Material for the task Start Marker
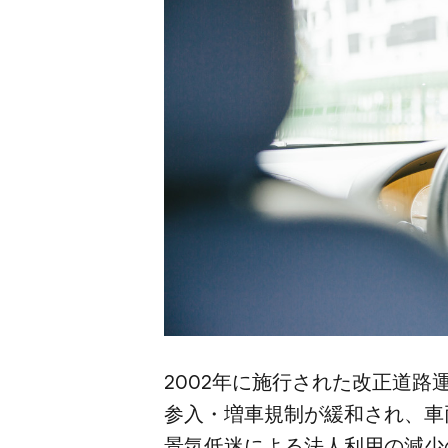
2002年に​施行された​改正道路
参入・増車規制が​緩和され、​車両
景気低迷に​よる​法人利用の​減少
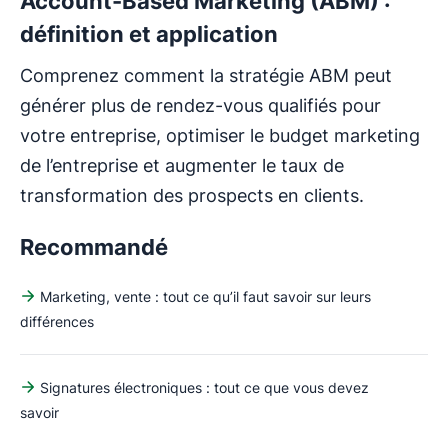
Account-Based Marketing (ABM) :
définition et application
Comprenez comment la stratégie ABM peut
générer plus de rendez-vous qualifiés pour
votre entreprise, optimiser le budget marketing
de l’entreprise et augmenter le taux de
transformation des prospects en clients.
Recommandé
Marketing, vente : tout ce qu’il faut savoir sur leurs
différences
Signatures électroniques : tout ce que vous devez
savoir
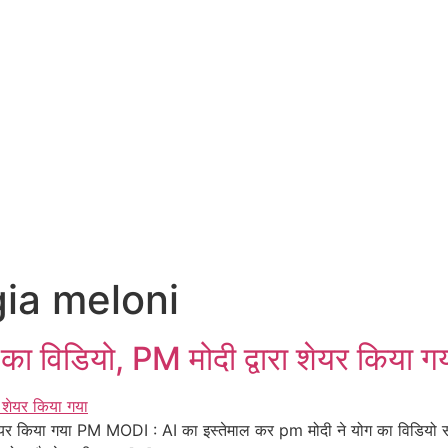
gia meloni
ा विडियो, PM मोदी द्वारा शेयर किया ग
ेयर किया गया PM MODI : AI का इस्तेमाल कर pm मोदी ने योग का विडियो साझा 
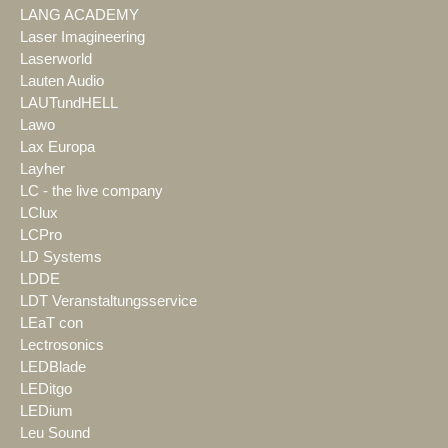
LANG ACADEMY
Laser Imagineering
Laserworld
Lauten Audio
LAUTundHELL
Lawo
Lax Europa
Layher
LC - the live company
LClux
LCPro
LD Systems
LDDE
LDT Veranstaltungsservice
LEaT con
Lectrosonics
LEDBlade
LEDitgo
LEDium
Leu Sound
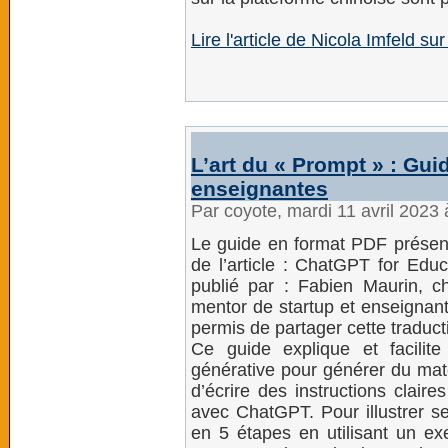
Lire l'article de Nicola Imfeld sur
L’art du « Prompt » : Gu
enseignantes
Par coyote, mardi 11 avril 2023
Le guide en format PDF présent
de l’article : ChatGPT for Educ
publié par : Fabien Maurin, 
mentor de startup et enseignant
permis de partager cette traduct
Ce guide explique et facilit
générative pour générer du maté
d’écrire des instructions claires
avec ChatGPT. Pour illustrer s
en 5 étapes en utilisant un ex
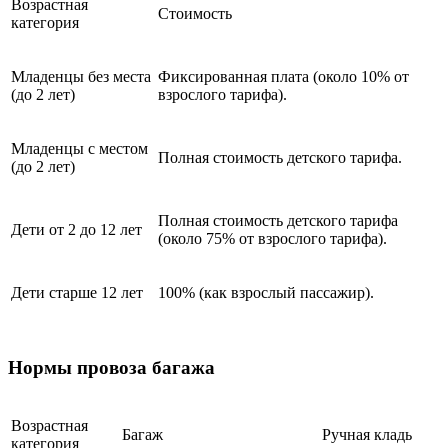
Возрастная
Стоимость
категория
Младенцы без места
Фиксированная плата (около 10% от
(до 2 лет)
взрослого тарифа).
Младенцы с местом
Полная стоимость детского тарифа.
(до 2 лет)
Полная стоимость детского тарифа
Дети от 2 до 12 лет
(около 75% от взрослого тарифа).
Дети старше 12 лет
100% (как взрослый пассажир).
Нормы провоза багажа
Возрастная
Багаж
Ручная кладь
категория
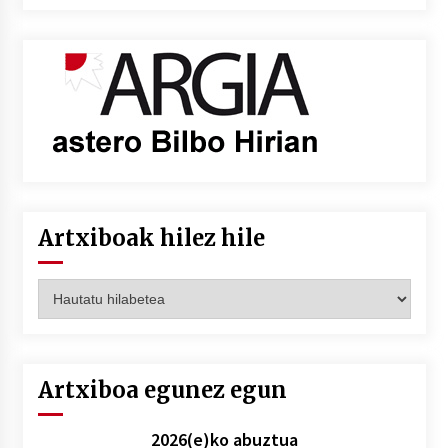
Artxiboak hilez hile
Artxiboak
hilez
hile
Artxiboa egunez egun
2026(e)ko abuztua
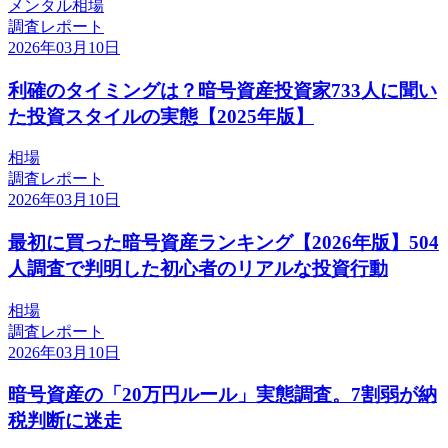
メンタル
相場
調査レポート
2026年03月10日
利確のタイミングは？暗号資産投資家733人に聞い
た投資スタイルの実態【2025年版】
相場
調査レポート
2026年03月10日
最初に買った暗号資産ランキング【2026年版】504
人調査で判明した初心者のリアルな投資行動
相場
調査レポート
2026年03月10日
暗号資産の「20万円ルール」実態調査。7割弱が納
税判断に迷走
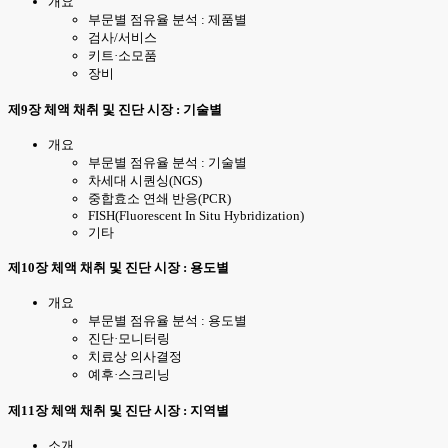
개요
부문별 점유율 분석 : 제품별
검사/서비스
키트·소모품
장비
제9장 체액 채취 및 진단 시장 : 기술별
개요
부문별 점유율 분석 : 기술별
차세대 시퀀싱(NGS)
중합효소 연쇄 반응(PCR)
FISH(Fluorescent In Situ Hybridization)
기타
제10장 체액 채취 및 진단 시장 : 용도별
개요
부문별 점유율 분석 : 용도별
진단·모니터링
치료상 의사결정
예후·스크리닝
제11장 체액 채취 및 진단 시장 : 지역별
소개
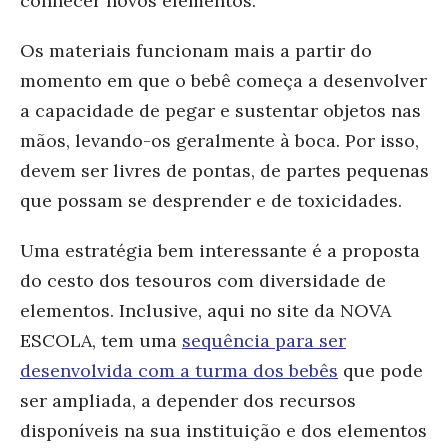
conhecer novos elementos.
Os materiais funcionam mais a partir do
momento em que o bebê começa a desenvolver
a capacidade de pegar e sustentar objetos nas
mãos, levando-os geralmente à boca. Por isso,
devem ser livres de pontas, de partes pequenas
que possam se desprender e de toxicidades.
Uma estratégia bem interessante é a proposta
do cesto dos tesouros com diversidade de
elementos. Inclusive, aqui no site da NOVA
ESCOLA, tem uma
sequência para ser
desenvolvida com a turma dos bebês
que pode
ser ampliada, a depender dos recursos
disponíveis na sua instituição e dos elementos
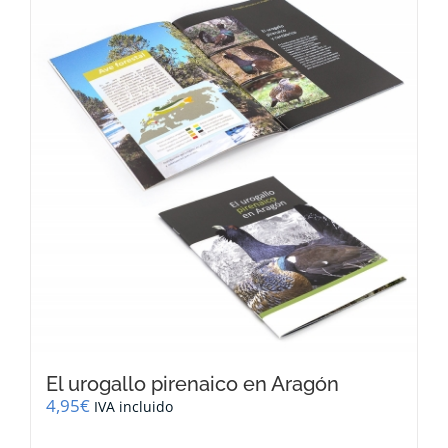
El urogallo pirenaico en Aragón
4,95
€
IVA incluido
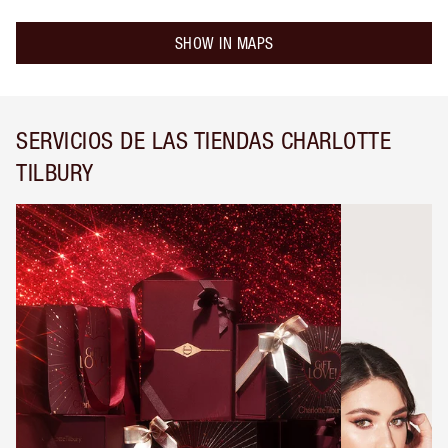
SHOW IN MAPS
SERVICIOS DE LAS TIENDAS CHARLOTTE
TILBURY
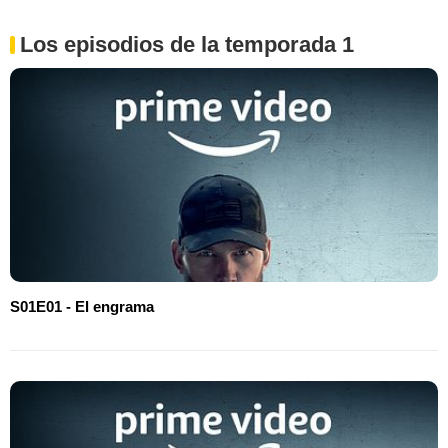
Los episodios de la temporada 1
S01E01 - El engrama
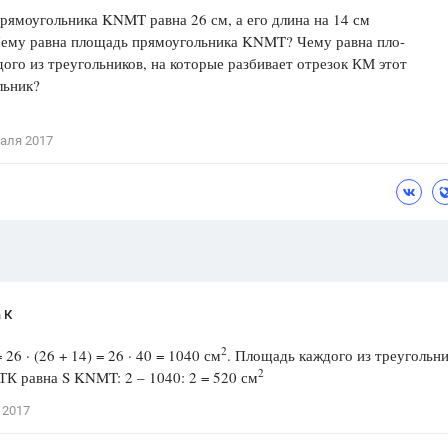
ямоугольника KNMT равна 26 см, а его длина на 14 см
Цветков Л. А.
Чему равна площадь прямоугольника KNMT? Чему равна пло-
ого из треугольников, на которые разбивает отрезок КМ этот
Психология
льник?
Отношения,
Любовь,
Красота,
Во
аля 2017
ПОКАЗАТЬ ВСЕ
 К
2
26 · (26 + 14) = 26 · 40 = 1040 см
. Площадь каждого из треугольн
2
К равна S KNMT: 2 – 1040: 2 = 520 см
 2017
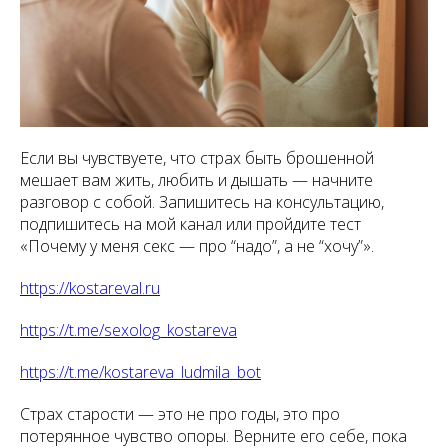
Если вы чувствуете, что страх быть брошенной
мешает вам жить, любить и дышать — начните
разговор с собой. Запишитесь на консультацию,
подпишитесь на мой канал или пройдите тест
«Почему у меня секс — про “надо”, а не “хочу”».
https://kostareval.ru
https://t.me/sexolog_kostareva
https://t.me/kostareva_ludmila_bot
Страх старости — это не про годы, это про
потерянное чувство опоры. Верните его себе, пока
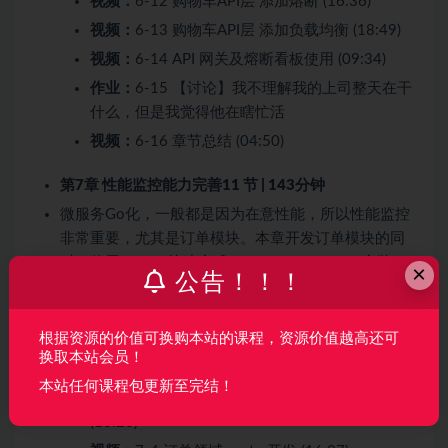
视频：
6-12 购物车API层 添加熔断 (16:36)
视频：
6-13 购物车API层 添加负载均衡 (18:49)
视频：
6-14 API 网关及熔断看板使用 (09:34)
作业：
6-15 【讨论】我不理解我的上司整天在干
什么，但是我觉得他在瞎忙活
视频：
6-16 章节总结 (04:50)
第7章 性能监控能力完善
11 节 | 143分钟
微服务Go化，一般都是因为在意性能，所以性能监控
非常重要，尤其是订单模块。本章开发订单模块的同
时，使用Docker快速完成promethues+grafana安装，
×
公告！！！
并接入项目中，完成性能监控台
根据资源的价值可换购本站的课程，资源价值越高还可
视频：
7-1 监控系统prometheus基本介绍 (16:58)
换取本站会员！
视频：
7-2 docker-compose 基础介绍 (09:23)
本站任何课程包更新至完结！
视频：
7-3 docker-compose 具体使用的例子
(13:26)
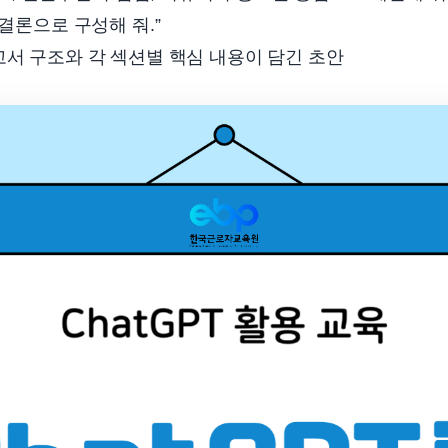
 결론으로 구성해 줘.”
서 구조와 각 섹션별 핵심 내용이 담긴 초안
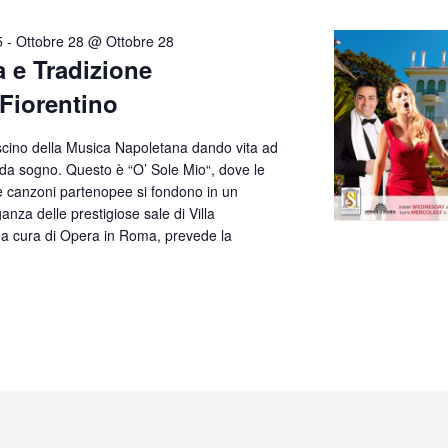
5
-
Ottobre 28 @ Ottobre 28
a e Tradizione
 Fiorentino
ascino della Musica Napoletana dando vita ad
 da sogno. Questo è “O’ Sole Mio“, dove le
te canzoni partenopee si fondono in un
anza delle prestigiose sale di Villa
, a cura di Opera in Roma, prevede la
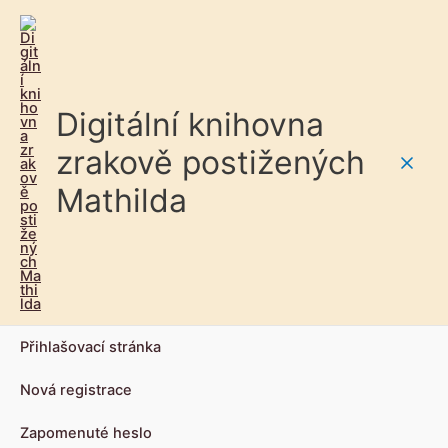
Digitální knihovna
zrakově postižených
Main
Mathilda
Men
Přihlašovací stránka
Nová registrace
Zapomenuté heslo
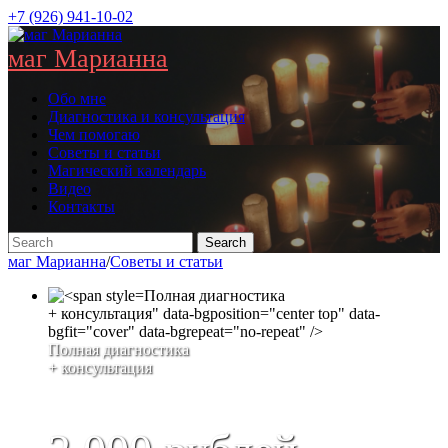
+7 (926) 941-10-02
маг Марианна
Обо мне
Диагностика и консультация
Чем помогаю
Советы и статьи
Магический календарь
Видео
Контакты
маг Марианна
/
Советы и статьи
Полная диагностика
+ консультация" data-bgposition="center top" data-
bgfit="cover" data-bgrepeat="no-repeat" />
Полная диагностика
+ консультация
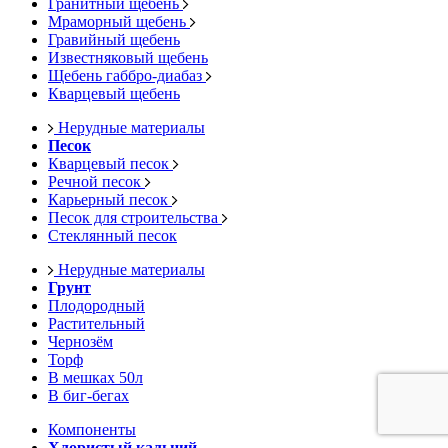
Гранитный щебень
Мраморный щебень
Гравийный щебень
Известняковый щебень
Щебень габбро-диабаз
Кварцевый щебень
Нерудные материалы
Песок
Кварцевый песок
Речной песок
Карьерный песок
Песок для строительства
Стеклянный песок
Нерудные материалы
Грунт
Плодородный
Растительный
Чернозём
Торф
В мешках 50л
В биг-бегах
Компоненты
Хлористый кальций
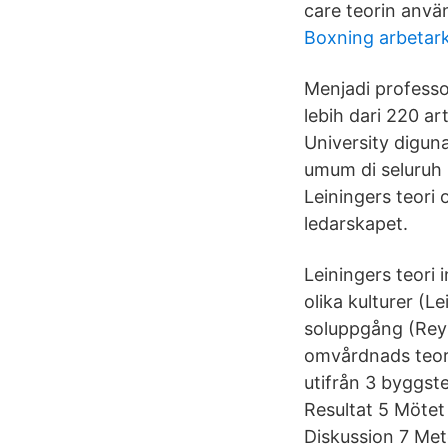
care teorin anvä
Boxning arbetark
Menjadi professo
lebih dari 220 ar
University digun
umum di seluruh 
Leiningers teori 
ledarskapet.
Leiningers teori
olika kulturer (L
soluppgång (Reyn
omvårdnads teori:
utifrån 3 byggst
Resultat 5 Mötet
Diskussion 7 Meto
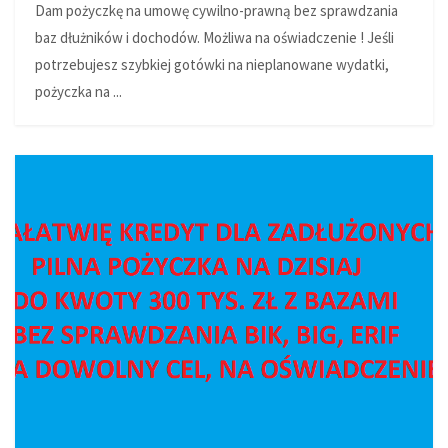
Dam pożyczkę na umowę cywilno-prawną bez sprawdzania
baz dłużników i dochodów. Możliwa na oświadczenie ! Jeśli
potrzebujesz szybkiej gotówki na nieplanowane wydatki,
pożyczka na ...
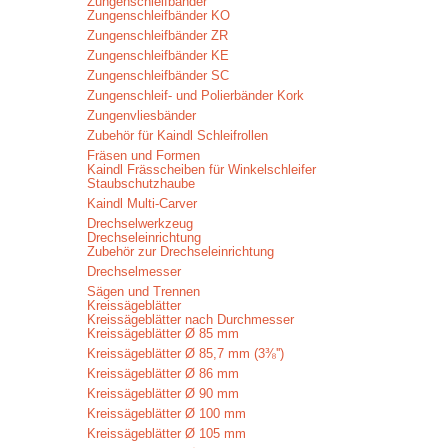
Zungenschleifbänder
Zungenschleifbänder KO
Zungenschleifbänder ZR
Zungenschleifbänder KE
Zungenschleifbänder SC
Zungenschleif- und Polierbänder Kork
Zungenvliesbänder
Zubehör für Kaindl Schleifrollen
Fräsen und Formen
Kaindl Frässcheiben für Winkelschleifer
Staubschutzhaube
Kaindl Multi-Carver
Drechselwerkzeug
Drechseleinrichtung
Zubehör zur Drechseleinrichtung
Drechselmesser
Sägen und Trennen
Kreissägeblätter
Kreissägeblätter nach Durchmesser
Kreissägeblätter Ø 85 mm
Kreissägeblätter Ø 85,7 mm (3⅜'')
Kreissägeblätter Ø 86 mm
Kreissägeblätter Ø 90 mm
Kreissägeblätter Ø 100 mm
Kreissägeblätter Ø 105 mm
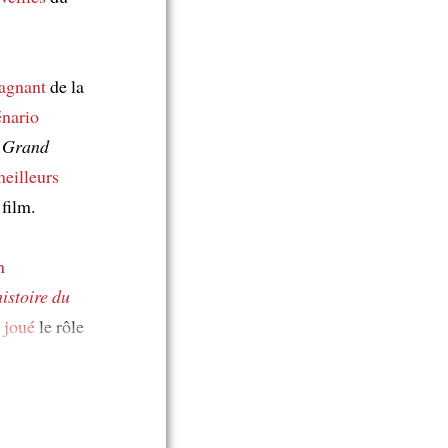
agnant
de la
énario
 Grand
eilleurs
film.
n
istoire du
 joué
le rôle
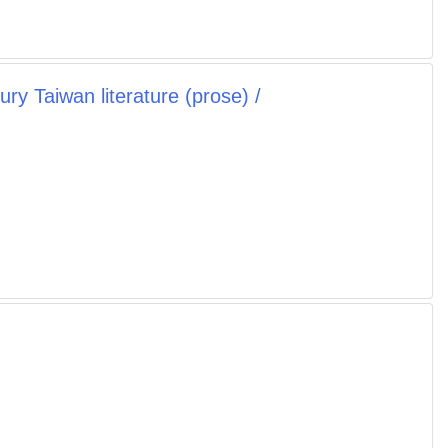
iwan literature (prose) /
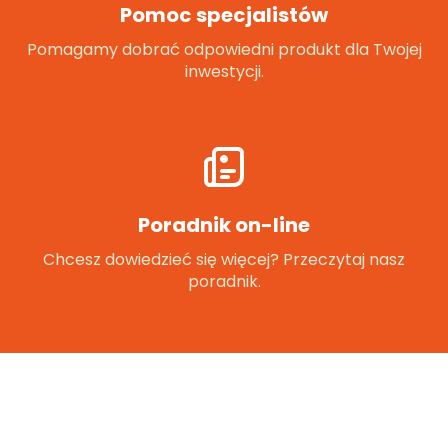
Pomoc specjalistów
Pomagamy dobrać odpowiedni produkt dla Twojej
inwestycji.
Poradnik on-line
Chcesz dowiedzieć się więcej? Przeczytaj nasz
poradnik.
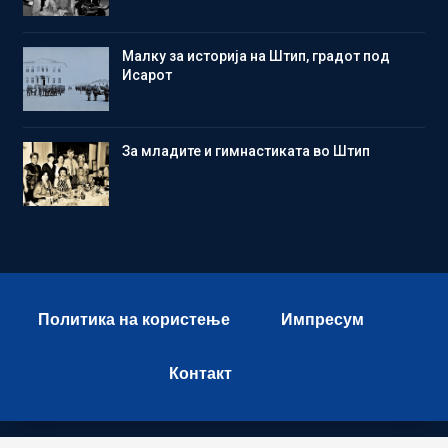
Малку за историја на Штип, градот под
Исарот
Зa младите и гимнастиката во Штип
Политика на користење
Импресум
Контакт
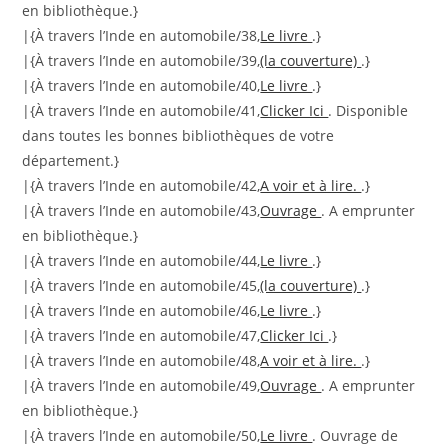
en bibliothèque.}
|{À travers l’Inde en automobile/38,
Le livre
.}
|{À travers l’Inde en automobile/39,
(la couverture)
.}
|{À travers l’Inde en automobile/40,
Le livre
.}
|{À travers l’Inde en automobile/41,
Clicker Ici
. Disponible
dans toutes les bonnes bibliothèques de votre
département.}
|{À travers l’Inde en automobile/42,
A voir et à lire.
.}
|{À travers l’Inde en automobile/43,
Ouvrage
. A emprunter
en bibliothèque.}
|{À travers l’Inde en automobile/44,
Le livre
.}
|{À travers l’Inde en automobile/45,
(la couverture)
.}
|{À travers l’Inde en automobile/46,
Le livre
.}
|{À travers l’Inde en automobile/47,
Clicker Ici
.}
|{À travers l’Inde en automobile/48,
A voir et à lire.
.}
|{À travers l’Inde en automobile/49,
Ouvrage
. A emprunter
en bibliothèque.}
|{À travers l’Inde en automobile/50,
Le livre
. Ouvrage de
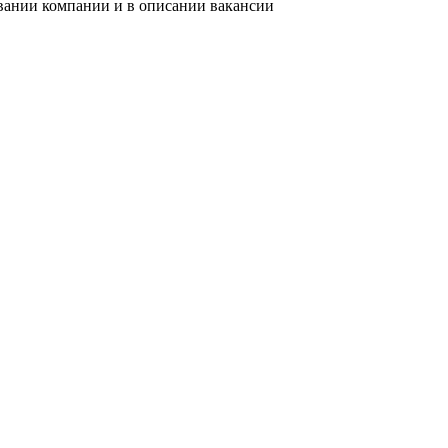
звании компании и в описании вакансии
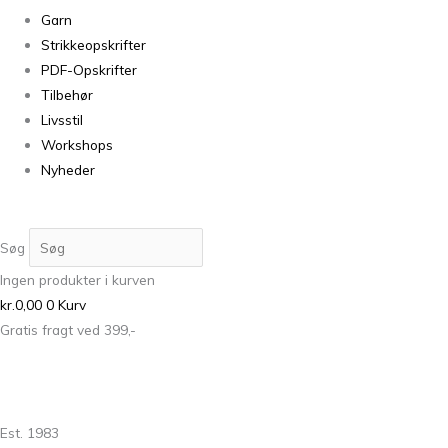
Garn
Strikkeopskrifter
PDF-Opskrifter
Tilbehør
Livsstil
Workshops
Nyheder
Søg
Ingen produkter i kurven
kr.
0,00
0
Kurv
Gratis fragt ved 399,-
Est. 1983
Material for the task End Marker
__Exercise details__
In the lines above, find the word "entreprise" and copy every line it occurs in.

__Reply to the exercise__
votre entreprise, optimiser le budget marketing
de l’entreprise et augmenter le taux de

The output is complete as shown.